With plates piled high, we filed into the longhouse's dining area, a cavernous, log-beamed, room (modeled after a Kwakiutl-style longhouse of coastal British Columbia) that can seat up to 1,000 people.

`Dance on the Wind'

Toward the end of the meal the lights dimmed and at a stage in front "Dance on the Wind" began. A half-dozen young native men and women presented myths, rituals and dances from Northwest Coast tribes. (Tillicum doesn't concentrate on any one area or tribe but gives an overview.)

"Dance on the Wind" was introduced last year; the sets and staging are more elaborate than the previous Tillicum production.

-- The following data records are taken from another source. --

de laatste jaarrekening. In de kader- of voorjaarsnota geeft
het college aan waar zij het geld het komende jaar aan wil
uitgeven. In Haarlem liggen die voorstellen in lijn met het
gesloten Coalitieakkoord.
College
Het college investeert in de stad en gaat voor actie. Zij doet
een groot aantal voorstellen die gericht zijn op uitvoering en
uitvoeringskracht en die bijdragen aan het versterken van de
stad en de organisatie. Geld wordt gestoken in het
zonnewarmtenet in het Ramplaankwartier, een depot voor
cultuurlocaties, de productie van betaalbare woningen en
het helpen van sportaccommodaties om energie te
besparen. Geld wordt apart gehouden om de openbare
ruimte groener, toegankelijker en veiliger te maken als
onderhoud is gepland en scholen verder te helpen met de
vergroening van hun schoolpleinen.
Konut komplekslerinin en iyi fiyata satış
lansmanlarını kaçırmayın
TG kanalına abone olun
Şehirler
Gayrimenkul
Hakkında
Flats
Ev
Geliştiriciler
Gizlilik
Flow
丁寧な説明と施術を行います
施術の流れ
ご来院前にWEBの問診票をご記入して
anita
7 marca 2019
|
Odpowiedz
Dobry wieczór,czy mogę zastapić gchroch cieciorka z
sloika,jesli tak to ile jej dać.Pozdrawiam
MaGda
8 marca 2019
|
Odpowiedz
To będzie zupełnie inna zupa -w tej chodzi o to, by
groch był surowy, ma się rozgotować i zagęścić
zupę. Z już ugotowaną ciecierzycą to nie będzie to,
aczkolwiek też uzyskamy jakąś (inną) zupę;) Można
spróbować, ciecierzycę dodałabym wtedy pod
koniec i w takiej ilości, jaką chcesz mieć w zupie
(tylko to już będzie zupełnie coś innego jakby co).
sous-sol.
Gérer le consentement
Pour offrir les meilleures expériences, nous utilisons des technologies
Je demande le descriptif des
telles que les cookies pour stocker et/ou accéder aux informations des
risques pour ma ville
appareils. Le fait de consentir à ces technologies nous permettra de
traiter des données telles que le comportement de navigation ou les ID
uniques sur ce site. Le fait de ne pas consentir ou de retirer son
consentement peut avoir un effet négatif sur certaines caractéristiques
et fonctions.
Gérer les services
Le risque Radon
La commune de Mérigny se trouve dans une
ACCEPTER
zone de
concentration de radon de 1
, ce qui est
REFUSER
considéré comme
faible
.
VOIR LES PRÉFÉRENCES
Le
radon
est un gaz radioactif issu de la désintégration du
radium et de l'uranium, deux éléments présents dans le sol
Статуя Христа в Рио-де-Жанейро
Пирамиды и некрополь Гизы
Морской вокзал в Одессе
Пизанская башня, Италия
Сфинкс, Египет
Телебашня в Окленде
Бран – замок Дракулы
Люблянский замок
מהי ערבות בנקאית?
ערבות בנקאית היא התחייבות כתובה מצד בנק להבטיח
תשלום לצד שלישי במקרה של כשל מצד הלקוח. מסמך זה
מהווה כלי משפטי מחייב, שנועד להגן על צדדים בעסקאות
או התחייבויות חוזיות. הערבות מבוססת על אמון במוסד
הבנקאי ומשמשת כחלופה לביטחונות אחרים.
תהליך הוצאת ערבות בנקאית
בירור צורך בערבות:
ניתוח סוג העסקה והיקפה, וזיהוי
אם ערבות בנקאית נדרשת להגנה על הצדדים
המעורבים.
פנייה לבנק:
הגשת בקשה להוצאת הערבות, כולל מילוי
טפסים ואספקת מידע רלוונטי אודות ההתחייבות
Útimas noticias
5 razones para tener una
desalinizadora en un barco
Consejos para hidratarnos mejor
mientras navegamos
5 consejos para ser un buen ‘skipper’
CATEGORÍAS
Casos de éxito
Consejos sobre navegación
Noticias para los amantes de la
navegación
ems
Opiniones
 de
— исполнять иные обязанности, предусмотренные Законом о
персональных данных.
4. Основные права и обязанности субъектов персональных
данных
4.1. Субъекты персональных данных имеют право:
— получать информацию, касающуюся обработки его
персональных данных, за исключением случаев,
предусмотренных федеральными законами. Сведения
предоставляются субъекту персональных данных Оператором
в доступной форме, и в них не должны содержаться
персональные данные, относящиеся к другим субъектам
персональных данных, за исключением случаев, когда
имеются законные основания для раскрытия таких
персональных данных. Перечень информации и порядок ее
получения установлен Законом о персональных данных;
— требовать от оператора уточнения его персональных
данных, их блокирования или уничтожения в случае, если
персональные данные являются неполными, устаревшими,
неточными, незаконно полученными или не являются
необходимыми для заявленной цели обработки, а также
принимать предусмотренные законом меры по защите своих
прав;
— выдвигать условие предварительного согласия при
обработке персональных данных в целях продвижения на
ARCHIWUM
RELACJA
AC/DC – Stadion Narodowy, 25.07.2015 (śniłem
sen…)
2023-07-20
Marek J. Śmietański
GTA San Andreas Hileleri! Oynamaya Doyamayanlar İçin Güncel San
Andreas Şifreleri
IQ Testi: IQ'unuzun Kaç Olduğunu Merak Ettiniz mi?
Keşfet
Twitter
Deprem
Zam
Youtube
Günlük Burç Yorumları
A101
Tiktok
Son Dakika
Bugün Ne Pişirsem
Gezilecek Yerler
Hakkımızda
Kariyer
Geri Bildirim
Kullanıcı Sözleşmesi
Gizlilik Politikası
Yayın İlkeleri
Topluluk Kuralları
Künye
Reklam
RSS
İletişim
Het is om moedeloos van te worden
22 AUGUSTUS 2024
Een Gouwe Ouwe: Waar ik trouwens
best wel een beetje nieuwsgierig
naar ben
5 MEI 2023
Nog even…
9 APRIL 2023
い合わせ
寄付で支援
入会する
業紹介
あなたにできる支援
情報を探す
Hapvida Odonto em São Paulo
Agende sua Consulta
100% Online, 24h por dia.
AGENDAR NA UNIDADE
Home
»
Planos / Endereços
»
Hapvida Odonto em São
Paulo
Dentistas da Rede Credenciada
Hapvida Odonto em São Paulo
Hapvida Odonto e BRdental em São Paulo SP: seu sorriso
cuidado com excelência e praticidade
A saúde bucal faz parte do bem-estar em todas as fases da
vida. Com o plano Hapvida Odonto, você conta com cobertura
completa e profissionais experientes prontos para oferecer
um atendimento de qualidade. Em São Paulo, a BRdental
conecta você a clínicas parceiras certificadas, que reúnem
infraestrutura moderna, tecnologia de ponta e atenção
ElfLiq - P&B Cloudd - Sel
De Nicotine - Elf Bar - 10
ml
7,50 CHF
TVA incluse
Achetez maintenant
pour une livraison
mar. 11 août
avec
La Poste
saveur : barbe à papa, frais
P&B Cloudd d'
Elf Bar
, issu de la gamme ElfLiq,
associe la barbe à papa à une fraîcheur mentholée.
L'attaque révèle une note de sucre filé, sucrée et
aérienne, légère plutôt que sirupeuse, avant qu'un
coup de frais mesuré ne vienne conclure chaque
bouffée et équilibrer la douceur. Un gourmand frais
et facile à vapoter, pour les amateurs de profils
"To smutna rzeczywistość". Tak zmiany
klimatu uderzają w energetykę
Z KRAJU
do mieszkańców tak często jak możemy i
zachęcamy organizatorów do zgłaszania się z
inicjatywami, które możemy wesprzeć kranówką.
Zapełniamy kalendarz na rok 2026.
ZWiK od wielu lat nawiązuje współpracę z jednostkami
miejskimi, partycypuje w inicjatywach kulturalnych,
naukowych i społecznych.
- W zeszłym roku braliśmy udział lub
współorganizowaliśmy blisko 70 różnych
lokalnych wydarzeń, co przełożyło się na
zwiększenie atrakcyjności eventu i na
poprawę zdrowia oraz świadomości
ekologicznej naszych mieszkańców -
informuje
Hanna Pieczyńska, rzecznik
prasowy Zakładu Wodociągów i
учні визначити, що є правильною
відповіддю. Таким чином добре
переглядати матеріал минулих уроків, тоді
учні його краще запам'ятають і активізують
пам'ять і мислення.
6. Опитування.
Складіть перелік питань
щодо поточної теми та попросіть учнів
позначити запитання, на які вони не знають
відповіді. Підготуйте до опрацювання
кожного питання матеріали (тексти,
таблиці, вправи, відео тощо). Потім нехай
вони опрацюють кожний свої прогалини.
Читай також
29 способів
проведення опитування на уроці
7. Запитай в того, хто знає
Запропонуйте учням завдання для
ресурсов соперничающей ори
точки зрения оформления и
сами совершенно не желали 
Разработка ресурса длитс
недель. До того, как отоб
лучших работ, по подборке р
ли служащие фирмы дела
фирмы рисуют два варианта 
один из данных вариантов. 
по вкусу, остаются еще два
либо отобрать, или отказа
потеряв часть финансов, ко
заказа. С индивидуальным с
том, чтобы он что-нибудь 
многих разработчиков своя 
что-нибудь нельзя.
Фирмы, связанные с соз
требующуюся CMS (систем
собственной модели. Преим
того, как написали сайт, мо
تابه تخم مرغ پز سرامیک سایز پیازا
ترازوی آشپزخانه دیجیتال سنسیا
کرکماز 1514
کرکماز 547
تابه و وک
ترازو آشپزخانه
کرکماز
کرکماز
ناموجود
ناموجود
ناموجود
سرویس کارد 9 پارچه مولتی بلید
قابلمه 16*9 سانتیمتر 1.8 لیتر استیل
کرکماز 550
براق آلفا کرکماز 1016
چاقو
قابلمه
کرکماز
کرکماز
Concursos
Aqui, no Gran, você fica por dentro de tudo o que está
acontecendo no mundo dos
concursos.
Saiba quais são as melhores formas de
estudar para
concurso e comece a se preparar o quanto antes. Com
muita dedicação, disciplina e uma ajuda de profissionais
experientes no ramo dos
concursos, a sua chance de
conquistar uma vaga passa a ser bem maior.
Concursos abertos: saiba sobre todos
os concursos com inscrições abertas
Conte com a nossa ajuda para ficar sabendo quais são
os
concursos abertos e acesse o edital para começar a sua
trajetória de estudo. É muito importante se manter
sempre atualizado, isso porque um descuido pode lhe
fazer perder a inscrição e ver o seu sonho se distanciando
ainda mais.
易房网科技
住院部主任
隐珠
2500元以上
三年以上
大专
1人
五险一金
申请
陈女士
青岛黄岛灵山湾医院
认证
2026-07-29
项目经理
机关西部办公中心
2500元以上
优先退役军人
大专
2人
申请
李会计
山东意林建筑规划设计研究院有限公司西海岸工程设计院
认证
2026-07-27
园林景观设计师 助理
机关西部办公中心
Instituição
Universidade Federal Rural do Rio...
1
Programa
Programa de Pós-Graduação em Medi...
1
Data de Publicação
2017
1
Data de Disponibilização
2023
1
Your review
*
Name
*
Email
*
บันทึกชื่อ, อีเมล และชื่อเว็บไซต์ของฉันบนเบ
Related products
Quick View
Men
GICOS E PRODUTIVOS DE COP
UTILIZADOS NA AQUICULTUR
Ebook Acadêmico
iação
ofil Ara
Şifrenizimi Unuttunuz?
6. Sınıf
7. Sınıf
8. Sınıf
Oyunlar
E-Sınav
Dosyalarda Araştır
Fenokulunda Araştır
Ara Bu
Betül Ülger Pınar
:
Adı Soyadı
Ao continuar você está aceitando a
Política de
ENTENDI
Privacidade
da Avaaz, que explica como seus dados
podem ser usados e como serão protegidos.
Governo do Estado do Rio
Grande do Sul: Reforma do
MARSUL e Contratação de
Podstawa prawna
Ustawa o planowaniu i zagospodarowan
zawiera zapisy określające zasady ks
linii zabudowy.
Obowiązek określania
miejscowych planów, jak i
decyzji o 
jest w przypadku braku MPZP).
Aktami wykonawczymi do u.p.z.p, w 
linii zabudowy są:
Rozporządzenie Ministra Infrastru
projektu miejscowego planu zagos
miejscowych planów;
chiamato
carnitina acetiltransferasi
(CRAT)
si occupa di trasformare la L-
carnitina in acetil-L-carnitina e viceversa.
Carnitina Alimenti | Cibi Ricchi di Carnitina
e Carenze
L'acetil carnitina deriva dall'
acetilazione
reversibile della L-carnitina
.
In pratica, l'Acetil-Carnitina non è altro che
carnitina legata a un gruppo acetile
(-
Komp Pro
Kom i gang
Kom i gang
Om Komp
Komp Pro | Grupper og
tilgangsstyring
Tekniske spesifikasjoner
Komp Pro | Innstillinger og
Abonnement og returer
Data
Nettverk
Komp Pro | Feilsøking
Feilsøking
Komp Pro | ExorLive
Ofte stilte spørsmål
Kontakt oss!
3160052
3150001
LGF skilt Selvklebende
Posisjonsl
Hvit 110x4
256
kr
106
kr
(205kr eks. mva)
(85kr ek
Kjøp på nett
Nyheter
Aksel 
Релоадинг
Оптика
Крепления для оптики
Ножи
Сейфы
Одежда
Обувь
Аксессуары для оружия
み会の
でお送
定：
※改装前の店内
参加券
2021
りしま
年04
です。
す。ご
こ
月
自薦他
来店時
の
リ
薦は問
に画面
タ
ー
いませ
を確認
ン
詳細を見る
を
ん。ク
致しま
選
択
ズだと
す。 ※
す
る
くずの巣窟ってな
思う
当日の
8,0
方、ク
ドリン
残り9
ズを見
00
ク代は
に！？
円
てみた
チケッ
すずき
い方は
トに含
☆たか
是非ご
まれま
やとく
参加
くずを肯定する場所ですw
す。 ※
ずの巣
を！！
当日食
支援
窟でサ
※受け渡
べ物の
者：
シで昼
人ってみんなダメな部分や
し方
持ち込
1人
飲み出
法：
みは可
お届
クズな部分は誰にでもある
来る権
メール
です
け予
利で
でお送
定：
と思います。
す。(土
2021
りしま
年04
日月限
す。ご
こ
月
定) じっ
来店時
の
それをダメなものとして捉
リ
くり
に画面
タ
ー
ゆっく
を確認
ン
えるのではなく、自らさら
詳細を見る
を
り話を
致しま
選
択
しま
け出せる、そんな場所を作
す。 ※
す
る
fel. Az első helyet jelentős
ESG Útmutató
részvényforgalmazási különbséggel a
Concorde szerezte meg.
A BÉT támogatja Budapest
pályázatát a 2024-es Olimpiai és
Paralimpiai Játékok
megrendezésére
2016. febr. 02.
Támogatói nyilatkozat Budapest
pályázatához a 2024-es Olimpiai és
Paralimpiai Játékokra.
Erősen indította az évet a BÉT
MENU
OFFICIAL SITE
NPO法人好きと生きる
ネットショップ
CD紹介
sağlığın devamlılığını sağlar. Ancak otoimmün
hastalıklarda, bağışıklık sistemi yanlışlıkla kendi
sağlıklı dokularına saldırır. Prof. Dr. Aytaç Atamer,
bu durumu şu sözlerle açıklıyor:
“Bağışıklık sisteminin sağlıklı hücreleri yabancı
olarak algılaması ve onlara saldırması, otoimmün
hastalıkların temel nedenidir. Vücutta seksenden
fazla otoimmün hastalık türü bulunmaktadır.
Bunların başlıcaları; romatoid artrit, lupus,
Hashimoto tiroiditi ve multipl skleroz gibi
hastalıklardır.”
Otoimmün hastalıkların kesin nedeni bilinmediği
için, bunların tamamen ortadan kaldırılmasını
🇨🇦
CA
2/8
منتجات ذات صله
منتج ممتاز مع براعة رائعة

A curtain of rain falls in the old-growth forest; a carved wooden canoe, with dancers clad in the traditional button-adorned robes, glides across the stage; in the "Terrible Beast" dance, the bearskin-clad dancer crouches, leaps and disappears in a puff of smoke. Another dancer wears a 6-foot-long bird mask; its wooden beak snaps angrily and echoes eerily through the candle-lit longhouse.

After the show, there was time for a half-hour stroll along the beach or on a signposted two-thirds-mile nature trail amid ferns, salal and firs.

Rain or not, I wanted to stay for the whole day on Blake, to explore the trails and beaches. And scout out the best campsite for next summer.

But the "Goodtime" sounded its whistle; it was time to board the boat and return to the city. ------------------------------------------------------------------- IF YOU GO Some tips for planning a visit to Blake Island and Tillicum Village

-- For information on tours to Tillicum Village on Blake Island, phone 443-1244. The season is winding up; tours are scheduled for some weekends in November, including this weekend and next, but service stops in winter (although charters and conferences can be arranged). Most tours take about four hours total and depart from Piers 55/56 south of the Seattle Aquarium. Rate (for the boat, meal and dance presentation) is $39.95 for adults (plus tax); there are discounts for children, seniors and groups of 15 or more. There's a well-stocked gift shop at Tillicum Village. The tour boat and longhouse are wheelchair accessible.

-- If the post-APEC meeting of President Clinton and other world leaders goes ahead as expected on Nov. 20, Tillicum Village and Blake Island State Park will be closed to all visitors from the evening of Nov. 17 to the morning of Nov. 22.

-- The Tillicum tour boat can be used just for transport by those interested in camping or hiking on Blake ($20.50 adult round-trip fare, plus tax, with discounts for children). There are three campgrounds on the island with a total of 54 sites; the largest is a 100-yard walk from the Tillicum dock and has several dozen sites (there also are picnic tables and a children's playground). Campers and boaters are welcome to visit the Tillicum Village longhouse and arrange to have a meal and see the show. Camp sites cost $10 per night. Two smaller campgrounds on Blake are reached by hiking trials or by boat (there are mooring buoys at each).

-- For more information on Blake Island State Park, phone Washington State Parks, 1-206-586-6120. For general information on Washington state parks, phone 1-206-753-2027. Also, the guidebook "Washington State Parks," by Marge and Ted Mueller (Mountaineers, $14.95), has several pages describing Blake Island plus a map.